Recipe sponsored by BUSH’S. All opinions are mine.
It’s time to watch sports on the TV, be it American football or Chilean soccer, we always follow our teams’ games. This recipe for a Sriracha bean hot dip with corn is ideal for any party, I made it for our first block party at our new house, we got to meet all our neighbours. We had a great time.
A simple recipe, delicious and inspired by the new variety of BUSH’S beans with Sriracha, available only for a limited time. So tasty, and not too hot. I really like it.
I really do not know where these hot dips with cream cheese and vegetables originated, but they are very tasty. If you haven’t tried them they are highly recommended. In the web page of BUSH’S, you can find other variations and recipes.

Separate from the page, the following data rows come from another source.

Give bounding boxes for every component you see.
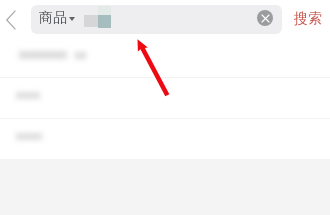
- staticText: 搜索: [294, 10, 322, 28]
- button[interactable]: [0, 78, 330, 118]
- button[interactable]: 搜索: [286, 0, 330, 38]
- staticText: 商品: [39, 9, 67, 27]
- button[interactable]: Clear search text: [257, 10, 273, 26]
- button[interactable]: [0, 38, 330, 77]
- button[interactable]: Back: [0, 0, 23, 38]
- button[interactable]: 商品: [31, 5, 282, 34]
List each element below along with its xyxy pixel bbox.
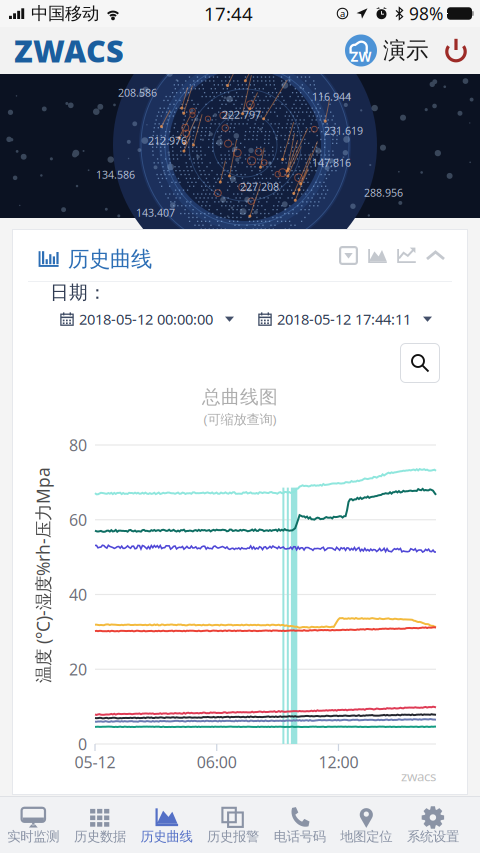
staticText: 134.586	[96, 167, 135, 182]
staticText: 0	[78, 733, 87, 755]
staticText: 实时监测	[7, 828, 59, 845]
staticText: 06:00	[197, 751, 237, 773]
staticText: zwacs	[401, 767, 436, 785]
staticText: 116.944	[312, 89, 351, 104]
staticText: 40	[69, 584, 87, 605]
button[interactable]: 2018-05-12 00:00:00	[60, 308, 234, 330]
staticText: 系统设置	[407, 828, 459, 845]
staticText: 12:00	[318, 751, 358, 773]
staticText: 总曲线图	[202, 386, 278, 408]
button[interactable]: 折线图	[395, 244, 418, 267]
button[interactable]: 收起	[424, 245, 447, 268]
button[interactable]: 2018-05-12 17:44:11	[258, 308, 432, 330]
staticText: 147.816	[312, 155, 351, 170]
staticText: 温度 (°C)-湿度%rh-压力Mpa	[0, 564, 151, 586]
staticText: 143.407	[136, 205, 175, 220]
staticText: 演示	[383, 37, 429, 64]
staticText: 中国移动	[31, 3, 99, 24]
staticText: 历史数据	[74, 828, 126, 845]
button[interactable]: 电源	[442, 36, 470, 64]
button[interactable]: 历史数据	[67, 796, 133, 852]
staticText: 2018-05-12 17:44:11	[277, 309, 411, 329]
staticText: 17:44	[204, 1, 253, 26]
staticText: 231.619	[324, 123, 363, 138]
button[interactable]: 面积图	[366, 244, 389, 267]
button[interactable]: 实时监测	[0, 796, 67, 852]
staticText: 60	[69, 509, 87, 530]
button[interactable]: 系统设置	[400, 796, 466, 852]
button[interactable]: 历史报警	[200, 796, 266, 852]
staticText: 地图定位	[340, 828, 392, 845]
staticText: 日期：	[50, 281, 107, 304]
staticText: 227.208	[240, 179, 279, 194]
staticText: (可缩放查询)	[204, 410, 276, 428]
staticText: 212.976	[148, 133, 187, 148]
staticText: 05-12	[74, 751, 116, 773]
staticText: ZW	[350, 48, 372, 65]
button[interactable]: 电话号码	[266, 796, 333, 852]
staticText: 20	[69, 659, 87, 680]
staticText: 288.956	[364, 185, 403, 200]
button[interactable]: ZW	[345, 30, 429, 70]
staticText: 电话号码	[274, 828, 326, 845]
staticText: 80	[69, 434, 87, 456]
staticText: 98%	[409, 2, 443, 25]
staticText: 2018-05-12 00:00:00	[79, 309, 213, 329]
staticText: 208.586	[118, 85, 157, 100]
button[interactable]: 查询	[400, 343, 440, 383]
staticText: 历史曲线	[68, 246, 152, 272]
button[interactable]: 地图定位	[333, 796, 400, 852]
button[interactable]: 下载	[337, 244, 360, 267]
staticText: 222.797	[222, 107, 261, 122]
staticText: a	[340, 7, 345, 20]
staticText: 历史报警	[207, 828, 259, 845]
button[interactable]: 历史曲线	[133, 796, 200, 852]
staticText: 历史曲线	[140, 828, 192, 845]
staticText: ZWACS	[14, 30, 124, 71]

You can serve them with nachos, totopos, tostones or potato chips. A more filling option is to serve it with pita bread or similar.

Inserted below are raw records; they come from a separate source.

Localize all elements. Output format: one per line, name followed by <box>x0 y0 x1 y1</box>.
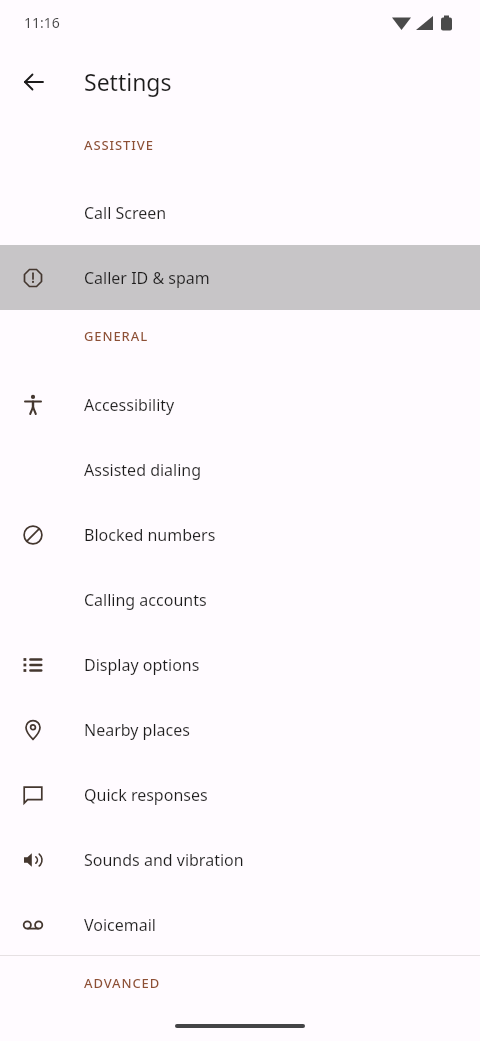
staticText: Voicemail <box>84 914 156 936</box>
staticText: ASSISTIVE <box>84 136 154 154</box>
staticText: Display options <box>84 654 200 676</box>
button[interactable]: Nearby places <box>0 697 480 762</box>
button[interactable]: Back <box>10 58 58 106</box>
button[interactable]: Call Screen <box>0 180 480 245</box>
button[interactable]: Blocked numbers <box>0 502 480 567</box>
staticText: Call Screen <box>84 202 167 224</box>
staticText: GENERAL <box>84 327 148 345</box>
staticText: Sounds and vibration <box>84 849 244 871</box>
staticText: ADVANCED <box>84 974 161 992</box>
button[interactable]: Assisted dialing <box>0 437 480 502</box>
button[interactable]: Caller ID & spam <box>0 245 480 310</box>
button[interactable]: Calling accounts <box>0 567 480 632</box>
staticText: Accessibility <box>84 394 175 416</box>
button[interactable]: Quick responses <box>0 762 480 827</box>
button[interactable]: Sounds and vibration <box>0 827 480 892</box>
button[interactable]: Voicemail <box>0 892 480 957</box>
staticText: Calling accounts <box>84 589 207 611</box>
button[interactable]: Display options <box>0 632 480 697</box>
staticText: Blocked numbers <box>84 524 216 546</box>
staticText: Nearby places <box>84 719 190 741</box>
staticText: 11:16 <box>24 13 60 32</box>
staticText: Quick responses <box>84 784 208 806</box>
staticText: Caller ID & spam <box>84 267 210 289</box>
staticText: Assisted dialing <box>84 459 202 481</box>
button[interactable]: Accessibility <box>0 372 480 437</box>
staticText: Settings <box>84 66 172 97</box>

If there are any leftovers, the next day you can use them as a base for a vegetable soup, I cooked some carrots, onions and tomatoes, added the leftovers from the dip and blended everything with the hand blender. It was very tasty.

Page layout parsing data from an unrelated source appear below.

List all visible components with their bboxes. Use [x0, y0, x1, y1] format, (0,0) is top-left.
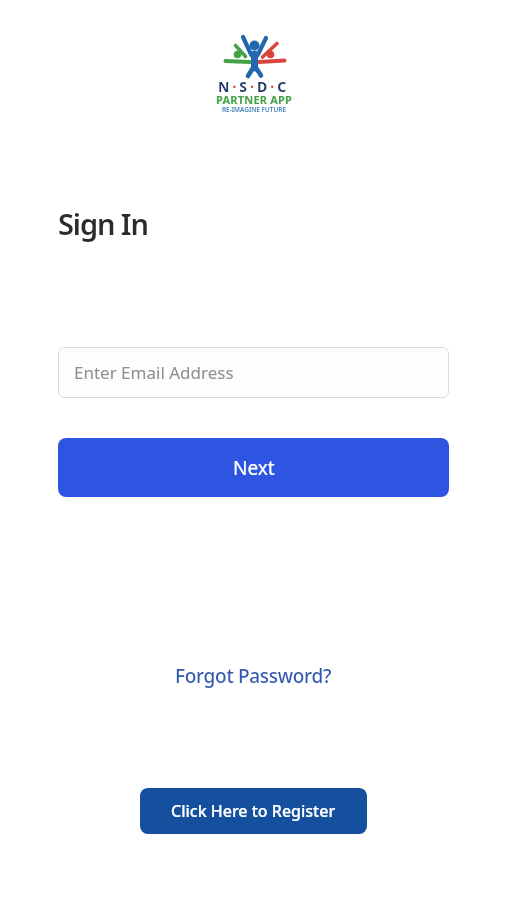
staticText: Click Here to Register: [171, 800, 336, 822]
staticText: Enter Email Address: [74, 361, 234, 384]
staticText: Next: [233, 455, 275, 481]
button[interactable]: Forgot Password?: [175, 663, 332, 689]
staticText: Forgot Password?: [175, 663, 332, 689]
button[interactable]: Next: [58, 438, 449, 497]
button[interactable]: Click Here to Register: [140, 788, 367, 834]
staticText: RE-IMAGINE FUTURE: [222, 105, 286, 114]
staticText: Sign In: [58, 204, 148, 243]
staticText: PARTNER APP: [216, 92, 293, 107]
staticText: N·S·D·C: [218, 77, 290, 96]
button[interactable]: Enter Email Address: [58, 347, 449, 398]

Sriracha bean hot dip with corn
- 1 can (21 oz.) BUSH’S Sriracha Limited Edition beans
- 2 packages (8 oz.) cream cheese, room temperature
- 1/2 cup mayonnaise
- 1 bag 16 oz/450 gram) frozen corn, thawed
- 8 green onions, chopped
- 1/4 cup cilantro, chopped
- 115 grams or 4 oz of grated Monterrey Jack cheese (divided)
- Preheat the oven at 400F or 200C.
- In a bowl mix well the cream cheese and mayonnaise, add the rest of the ingredients, save half of the grated cheese. combine well and pour into an oven dish 20×30 cm or 8″x12″ or square 8″).
- Sprinkle the rest of the cheese. And bake for 20-30 minutes, until it’s bubbly and golden.
- Serve with nachos, potato or banana chips.